The lights of the ambulance at the dock gave me a point to aim at, and I slowed our speed as we closed in. People had gathered, and I hoped Barnabas and I could make our escape before we were noticed.
“Where’s the girl with the sword?” Bill asked again, and Barnabas went to sit on his other side.
“There is no girl with a sword,” he said tightly.
“I saw her,” he insisted. “She had black hair. You had a sword too. Where’s your sword?”
I glanced back and Barnabas gave me a tired look, making me feel like I’d really messed this up. Maybe having to change people’s memories was a sign of sloppiness.
“Just relax, Bill,” the light reaper was saying. “You hit your head hard.”
I gripped the wheel tighter and wondered if Bill’s head injury made him less susceptible to having his memory changed. Just how badly had I screwed this up? Jeez, all I’d done was shove Susan out of the way. I wasn’t going to just stand there and let her be killed. Susan was blissfully ignorant. She was alive. She would finish her life and probably do something great with it, or she never would’ve been unfairly targeted by the dark reapers in the first place.
My furrowed brow eased, and I pulled a strand of spray-damp hair out of my eyes. I was glad I’d intervened, and nothing Barnabas could say would convince me it hadn’t been the right thing to do. I couldn’t help but feel a little sheepish, though. Two years of martial arts practice, and all I’d done was shove her out of the way?
Barnabas left Bill and Susan clustered together on the back bench and sat in the seat across from mine. “I put in for a guardian angel,” he said as he leaned close enough for me to catch the scent of sunflowers at dusk. “Susan will be fine.”
“Good.” I eased the throttle down as we neared the dock, refusing to drop his gaze. “That wasn’t so bad, was it?”
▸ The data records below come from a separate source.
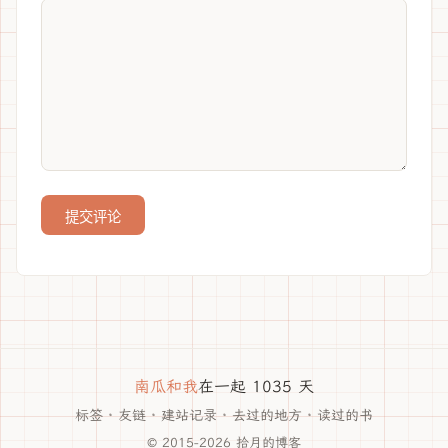
提交评论
南瓜和我
在一起 1035 天
标签
·
友链
·
建站记录
·
去过的地方
·
读过的书
© 2015-2026 拾月的博客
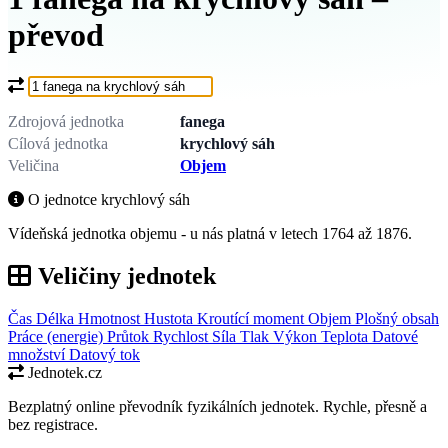
převod
Co chcete převést?
Zdrojová jednotka
fanega
Cílová jednotka
krychlový sáh
Veličina
Objem
O jednotce krychlový sáh
Vídeňská jednotka objemu - u nás platná v letech 1764 až 1876.
Veličiny jednotek
Čas
Délka
Hmotnost
Hustota
Kroutící moment
Objem
Plošný obsah
Práce (energie)
Průtok
Rychlost
Síla
Tlak
Výkon
Teplota
Datové
množství
Datový tok
Jednotek.cz
Bezplatný online převodník fyzikálních jednotek. Rychle, přesně a
bez registrace.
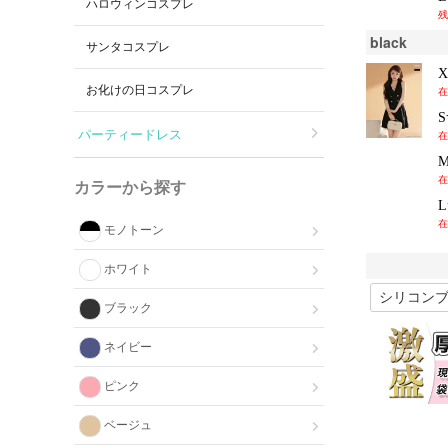
ハロウィンコスプレ
残
black
サンタコスプレ
お化けの日コスプレ
在
パーティードレス
在
在
カラーから探す
在
モノトーン
ホワイト
ブラック
ネイビー
ピンク
ベージュ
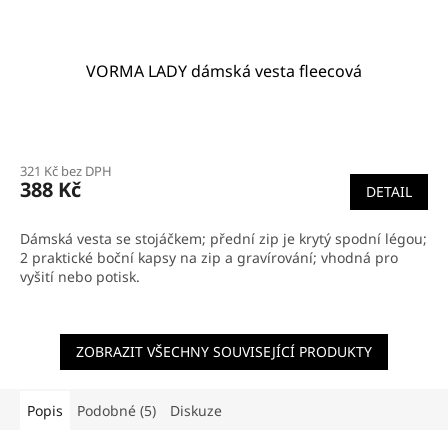
VORMA LADY dámská vesta fleecová
Průměrné
hodnocení
321 Kč bez DPH
produktu
388 Kč
DETAIL
je
3,0
z
Dámská vesta se stojáčkem; přední zip je krytý spodní légou;
5
2 praktické boční kapsy na zip a gravírování; vhodná pro
hvězdiček.
vyšití nebo potisk.
ZOBRAZIT VŠECHNY SOUVISEJÍCÍ PRODUKTY
Popis
Podobné (5)
Diskuze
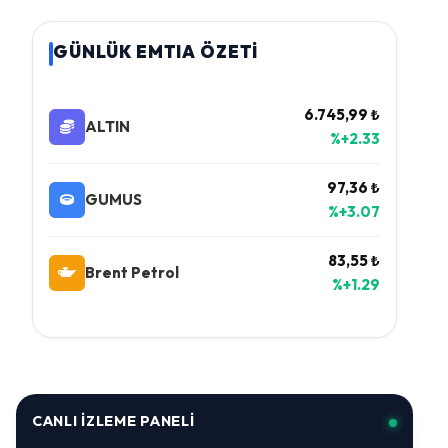
GÜNLÜK EMTIA ÖZETİ
6.745,99 ₺
ALTIN
%+2.33
97,36 ₺
GUMUS
%+3.07
83,55 ₺
Brent Petrol
%+1.29
CANLI İZLEME PANELI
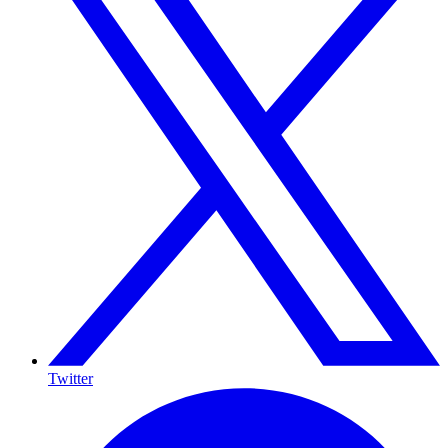
Twitter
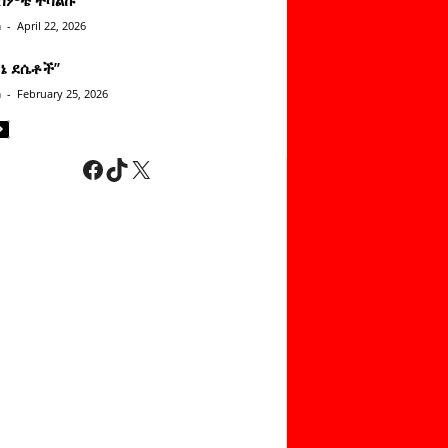
n
-
April 22, 2026
ነኔ ደሴቶች’’
n
-
February 25, 2026
Facebook
TikTok
X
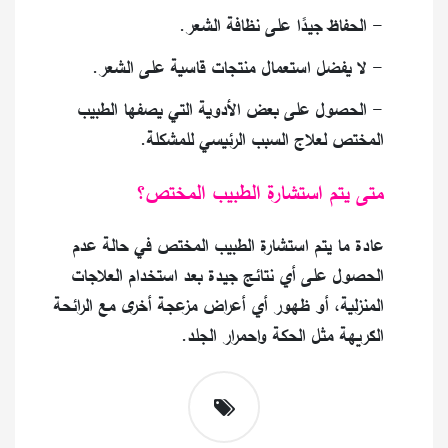
- الحفاظ جيدًا على نظافة الشعر.
- لا يفضل استعمال منتجات قاسية على الشعر.
- الحصول على بعض الأدوية التي يصفها الطبيب
المختص لعلاج السبب الرئيسي للمشكلة.
متى يتم استشارة الطبيب المختص؟
عادة ما يتم استشارة الطبيب المختص في حالة عدم
الحصول على أي نتائج جيدة بعد استخدام العلاجات
المنزلية، أو ظهور أي أعراض مزعجة أخرى مع الرائحة
الكريهة مثل الحكة واحمرار الجلد.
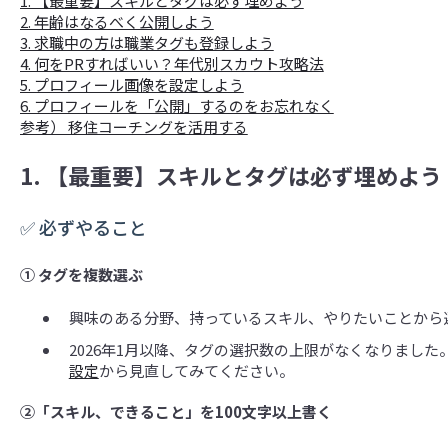
1. 【最重要】スキルとタグは必ず埋めよう
2. 年齢はなるべく公開しよう
3. 求職中の方は職業タグも登録しよう
4. 何をPRすればいい？年代別スカウト攻略法
5. プロフィール画像を設定しよう
6. プロフィールを「公開」するのをお忘れなく
参考） 移住コーチングを活用する
1. 【最重要】スキルとタグは必ず埋めよう
✅ 必ずやること
① タグを複数選ぶ
興味のある分野、持っているスキル、やりたいことから
2026年1月以降、タグの選択数の上限がなくなりました
設定
から見直してみてください。
②「スキル、できること」を100文字以上書く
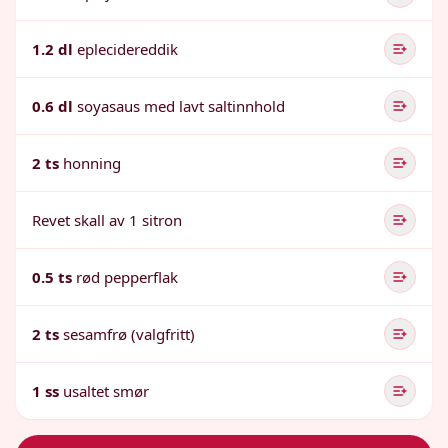
1.2 dl
eplecidereddik
0.6 dl
soyasaus med lavt saltinnhold
2 ts
honning
Revet skall av 1 sitron
0.5 ts
rød pepperflak
2 ts
sesamfrø (valgfritt)
1 ss
usaltet smør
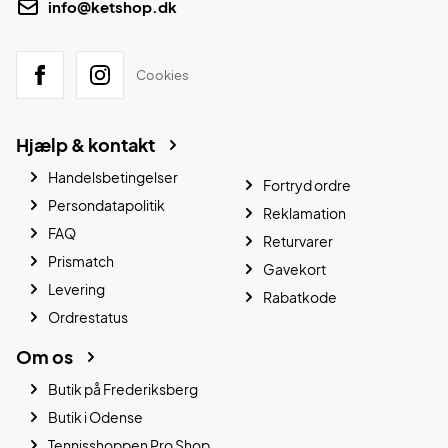
info@ketshop.dk
Cookies
Hjælp & kontakt
Handelsbetingelser
Fortryd ordre
Persondatapolitik
Reklamation
FAQ
Returvarer
Prismatch
Gavekort
Levering
Rabatkode
Ordrestatus
Om os
Butik på Frederiksberg
Butik i Odense
Tennisshoppen Pro Shop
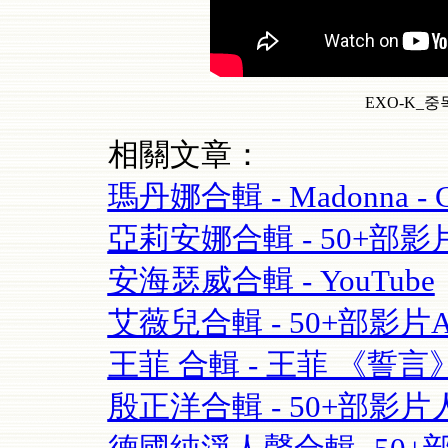
EXO-K_중독(
相關文章：
瑪丹娜合輯 - Madonna - Cel
亞莉安娜合輯 - 50+部影片Aria
安海瑟威合輯 - YouTube
艾薇兒合輯 - 50+部影片Avril
王菲 合輯 - 王菲 《誓言》(Fay
殷正洋合輯 - 50+部影片人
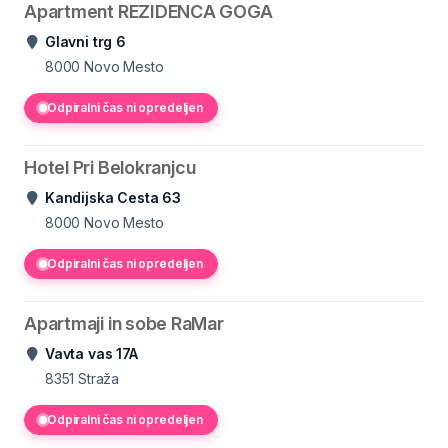
Apartment REZIDENCA GOGA
Glavni trg 6
8000
Novo Mesto
Odpiralni čas ni opredeljen
Hotel Pri Belokranjcu
Kandijska Cesta 63
8000
Novo Mesto
Odpiralni čas ni opredeljen
Apartmaji in sobe RaMar
Vavta vas 17A
8351
Straža
Odpiralni čas ni opredeljen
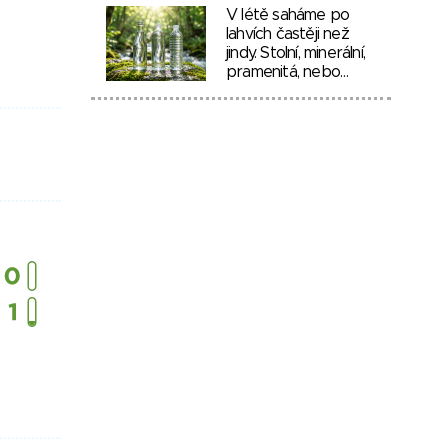
V létě saháme po
lahvích častěji než
jindy. Stolní, minerální,
pramenitá, nebo…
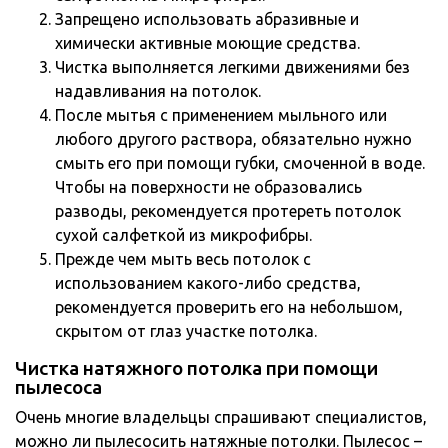
Запрещено использовать абразивные и
химически активные моющие средства.
Чистка выполняется легкими движениями без
надавливания на потолок.
После мытья с применением мыльного или
любого другого раствора, обязательно нужно
смыть его при помощи губки, смоченной в воде.
Чтобы на поверхности не образовались
разводы, рекомендуется протереть потолок
сухой салфеткой из микрофибры.
Прежде чем мыть весь потолок с
использованием какого-либо средства,
рекомендуется проверить его на небольшом,
скрытом от глаз участке потолка.
Чистка натяжного потолка при помощи
пылесоса
Очень многие владельцы спрашивают специалистов,
можно ли пылесосить натяжные потолки. Пылесос –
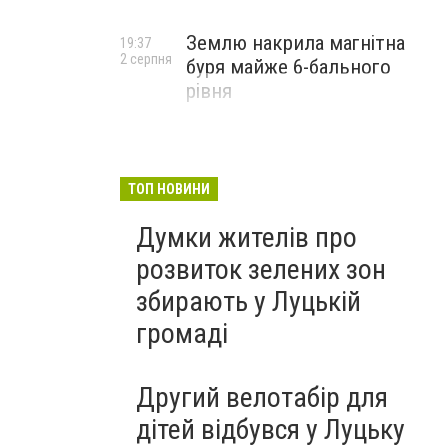
Землю накрила магнітна
19:37
2 серпня
буря майже 6-бального
рівня
ТОП НОВИНИ
Думки жителів про
розвиток зелених зон
збирають у Луцькій
громаді
Другий велотабір для
дітей відбувся у Луцьку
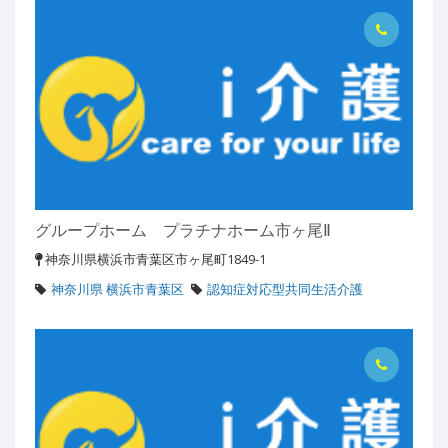
グループホーム プラチナホーム市ヶ尾Ⅱ
神奈川県横浜市青葉区市ヶ尾町1849-1
神奈川県 横浜市青葉区
認知症対応型共同生活介護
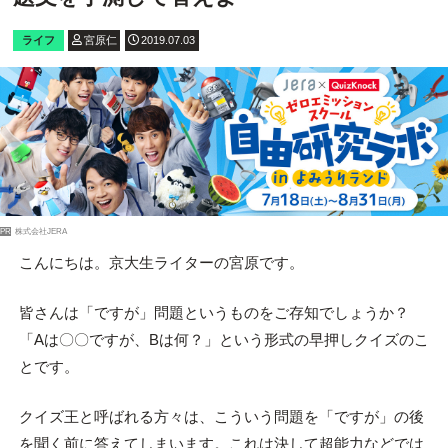
ライフ
宮原仁
2019.07.03
PR
株式会社JERA
こんにちは。京大生ライターの宮原です。
皆さんは「ですが」問題というものをご存知でしょうか？
「Aは〇〇ですが、Bは何？」という形式の早押しクイズのこ
とです。
クイズ王と呼ばれる方々は、こういう問題を「ですが」の後
を聞く前に答えてしまいます。これは決して超能力などでは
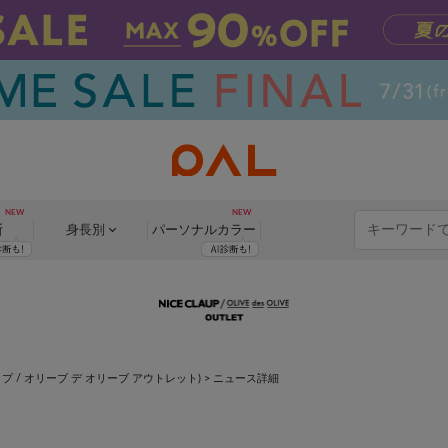
断
身長別
パーソナル
カラー
イスクラップ / オリーブ デ オリーブ アウトレット)
> ニュース詳細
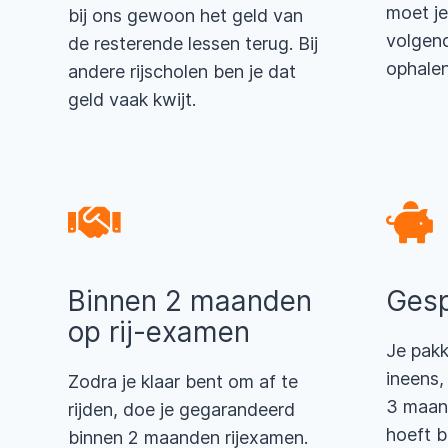
moet je
bij ons gewoon het geld van
volgend
de resterende lessen terug. Bij
ophalen
andere rijscholen ben je dat
geld vaak kwijt.
Binnen 2 maanden
Gesp
op rij-examen
Je pakk
ineens,
Zodra je klaar bent om af te
3 maand
rijden, doe je gegarandeerd
hoeft b
binnen 2 maanden rijexamen.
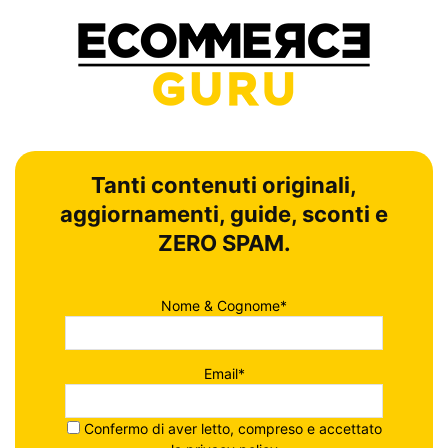
Tanti contenuti originali,
aggiornamenti, guide, sconti e
ZERO SPAM.
Nome & Cognome*
Email*
Confermo di aver letto, compreso e accettato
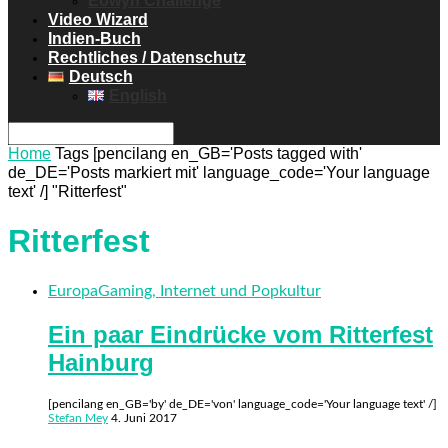
Eowyn Challenge
Video Wizard
Indien-Buch
Rechtliches / Datenschutz
Deutsch
English
Home
Tags
[pencilang en_GB='Posts tagged with'
de_DE='Posts markiert mit' language_code='Your language
text' /] "Ritterfest"
Ritterfest
Europa
Gaming, Internet und Popkultur
Ein paar Eindrücke vom Ritterfest
Hainburg
[pencilang en_GB='by' de_DE='von' language_code='Your language text' /]
Stefan Mey
4. Juni 2017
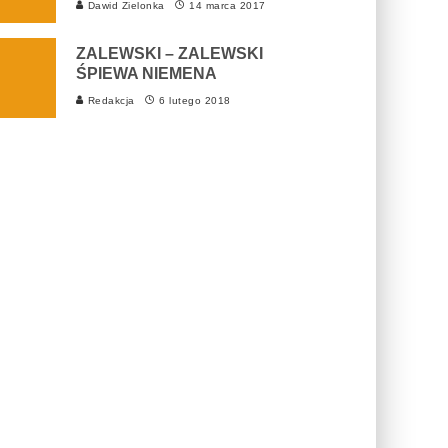
Dawid Zielonka
14 marca 2017
ZALEWSKI – ZALEWSKI
ŚPIEWA NIEMENA
Redakcja
6 lutego 2018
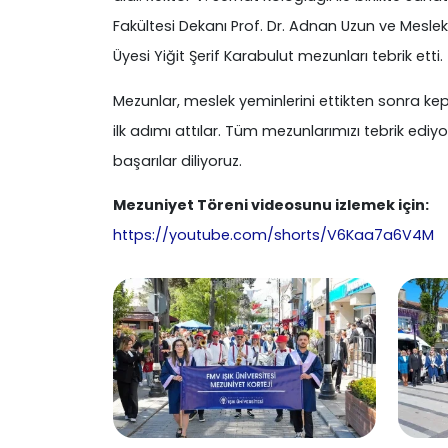
Fakültesi Dekanı Prof. Dr. Adnan Uzun ve Mesle
Üyesi Yiğit Şerif Karabulut mezunları tebrik etti.
Mezunlar, meslek yeminlerini ettikten sonra kep
ilk adımı attılar. Tüm mezunlarımızı tebrik ediyo
başarılar diliyoruz.
Mezuniyet Töreni videosunu izlemek için:
https://youtube.com/shorts/V6Kaa7a6V4M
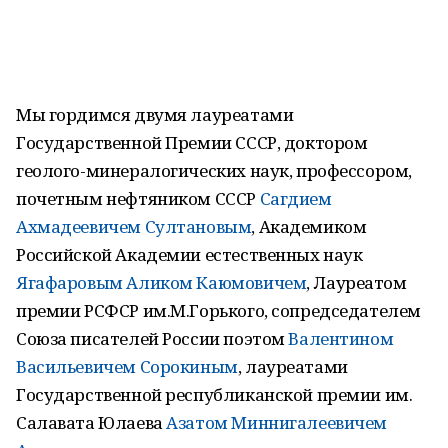
Мы гордимся двумя лауреатами
Государственной Премии СССР, доктором
геолого-минералогических наук, профессором,
почетным нефтяником СССР
Сагдием
Ахмадеевичем Султановым
, Академиком
Российской Академии естественных наук
Ягафаровым Аликом Каюмовичем
, Лауреатом
премии РСФСР им.М.Горького, сопредседателем
Союза писателей России поэтом
Валентином
Васильевичем Сорокиным
, лауреатами
Государственной республиканской премии им.
Салавата Юлаева
Азатом Миннигалеевичем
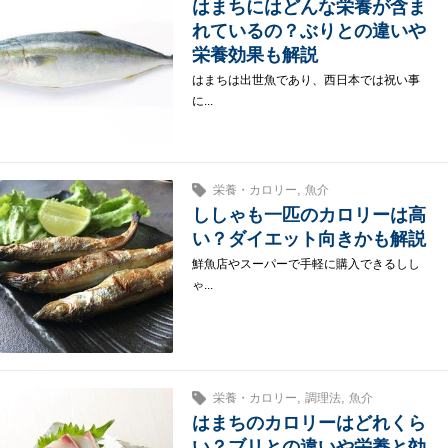
はまちにはどんな栄養が含ま
れているの？ぶりとの違いや
栄養効果も解説
はまちは出世魚であり、西日本では祝い事
に...
,
栄養・カロリー
魚介
ししゃも一匹のカロリーは高
い？ダイエット向きかも解説
鮮魚店やスーパーで手軽に購入できるしし
ゃ...
,
,
栄養・カロリー
調理法
魚介
はまちのカロリーはどれくら
い？ブリとの違いや栄養と効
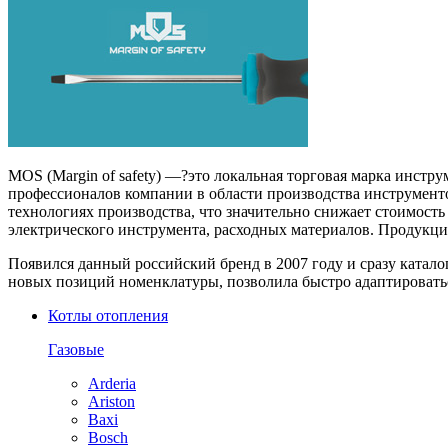
MOS (Margin of safety) —?это локальная торговая марка инст
профессионалов компании в области производства инструмент
технологиях производства, что значительно снижает стоимость
электрического инструмента, расходных материалов. Продукци
Появился данный российский бренд в 2007 году и сразу катал
новых позиций номенклатуры, позволила быстро адаптировать
Котлы отопления
Газовые
Arderia
Ariston
Baxi
Bosch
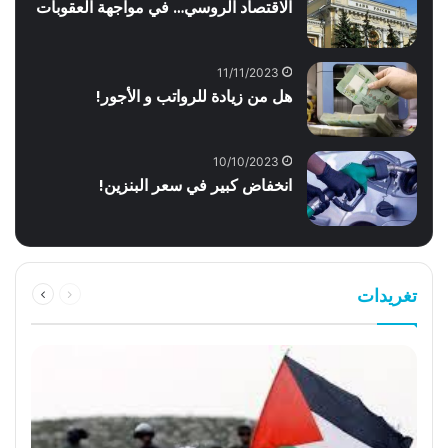
الاقتصاد الروسي… في مواجهة العقوبات
11/11/2023
هل من زيادة للرواتب و الأجور!
10/10/2023
انخفاض كبير في سعر البنزين!
السابقة
التالية
تغريدات
الصفحة
الصفحة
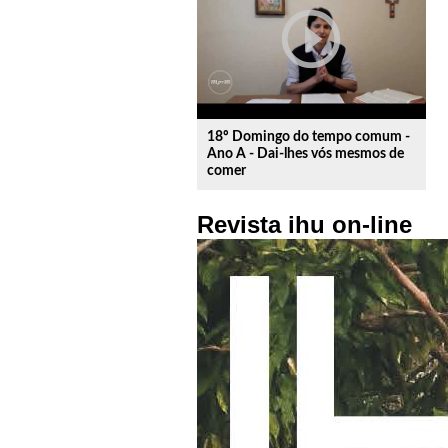
play_circle_outline
18º Domingo do tempo comum -
Ano A - Dai-lhes vós mesmos de
comer
Revista ihu on-line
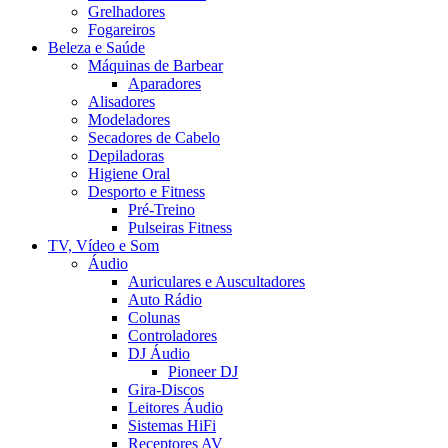
Grelhadores
Fogareiros
Beleza e Saúde
Máquinas de Barbear
Aparadores
Alisadores
Modeladores
Secadores de Cabelo
Depiladoras
Higiene Oral
Desporto e Fitness
Pré-Treino
Pulseiras Fitness
TV, Vídeo e Som
Áudio
Auriculares e Auscultadores
Auto Rádio
Colunas
Controladores
DJ Áudio
Pioneer DJ
Gira-Discos
Leitores Áudio
Sistemas HiFi
Receptores AV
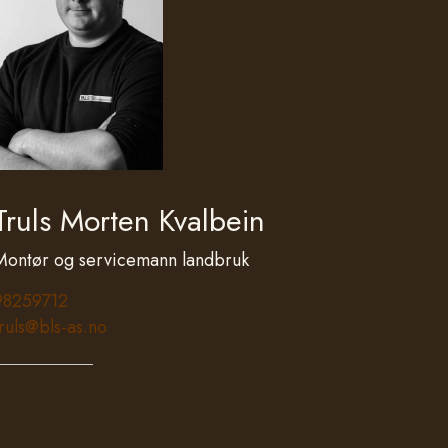
Truls Morten Kvalbein
Montør og servicemann landbruk
98259712
truls@bls-as.no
Leaning back, he huffed. “You have no idea the trouble you caused,” he said. “Saints protect you, Madison. Five people saw her cut right through you. Five people I have to cobble alternate memories for. You think thought-touching is hard, you should try altering memories. I shouldn’t have brought you. I knew
it wasn’t safe.”
I clenched my teeth and stared at the approaching dock, thick with people. “I saved her life. Wasn’t that the point?”
“You were identified by a reaper,” he said darkly. “You said you’d simply observe, and you go and…get recognized! They know the resonance your amulet gives off now. They can follow it. Find you.”
I took a breath to protest. Reapers had amulet resonances; living people had auras. Either could be used by reapers to find people both at a great distance and close-up, sort of like a noisy fingerprint or photo. “Are you telling me I should have let her die, Barney?” I said bitterly, knowing he hated the nickname. “Let that reaper cut her down just so I wouldn’t get recognized? Call Ron. He can change my amulet’s resonance. He has before.”
Arms crossed over his chest, Barnabas frowned. I was right, though, and he knew it. “I’m going to have to, aren’t I?” he said, sounding like the seventeen-year-old he was masquerading as. “I haven’t been pinged in three hundred years. Apart from your reap, that is. I need to get my resonance changed, now, too.” Sullen, he stared ahead. A sullen angel. How sweet.
But the more I thought about it, the worse I felt. It seemed that ever since I’d made his acquaintance, I’d been screwing up his life. My special talent. Now he had to call on his boss to fix things, and I knew he hated looking bad. “Sorry,” I said softly, but I knew he heard me.
“Until we get the resonance of our amulets changed, we’re as vulnerable as ducks sitting on the water,” he muttered.
Chilled, I looked for black wings, but they were gone. The water reflected the trees close to the dock, flat in the lee of the wind, and I shifted the engine into neutral. “I said I’m sorry,” I said, and Barnabas looked up from the flashing ambulance lights.
His brown eyes were black in the shade, and it was as if I was seeing them for the first time, finding something different in their depths. “There’s a lot you don’t know,” he said as I swung the boat around to dock beside the first. “Maybe you should start acting like it.”